__Data for this task__
====================
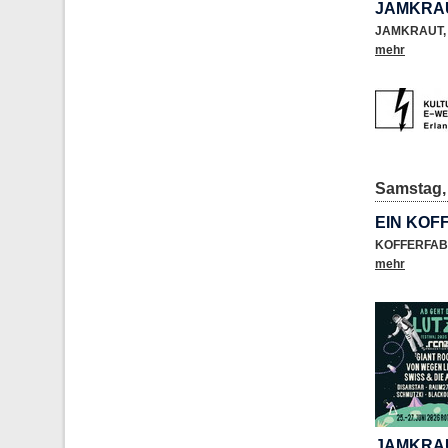
JAMKRAU
JAMKRAUT
,
mehr
Samstag, 
EIN KOF
KOFFERFAB
mehr
JAMKRAU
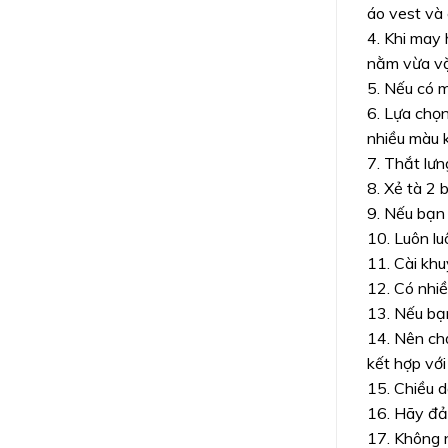
áo vest và 
4. Khi may 
nằm vừa vặ
5. Nếu có m
6. Lựa chọ
nhiều màu k
7. Thắt lưn
8. Xẻ tà 2 
9. Nếu bạn 
10. Luôn lu
11. Cài khu
12. Có nhiề
13. Nếu bạn
14. Nên chọ
kết hợp với
15. Chiều d
16. Hãy đả
17. Không n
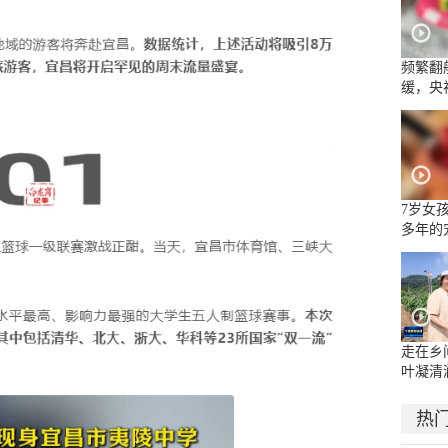
频繁翻
缓，央
流乱象
7岁女
多年的
面部被
嘴唇被
走在乡
叶凝清
热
====================
__Task directions__
Without changing a word, restate the listing above; the pictures stay out.

__Reply__
JAMKRAU
JAMKRAUT
,
mehr
Samstag, 
EIN KOF
KOFFERFAB
mehr
JAMKRAU
áo vest và 
4. Khi may 
nằm vừa vặ
5. Nếu có m
6. Lựa chọ
nhiều màu k
7. Thắt lưn
8. Xẻ tà 2 
9. Nếu bạn 
10. Luôn lu
11. Cài khu
12. Có nhiề
13. Nếu bạn
14. Nên chọ
kết hợp với
15. Chiều d
16. Hãy đả
17. Không n
频繁翻
缓，央
流乱象
7岁女
多年的
面部被
嘴唇被
走在乡
叶凝清
热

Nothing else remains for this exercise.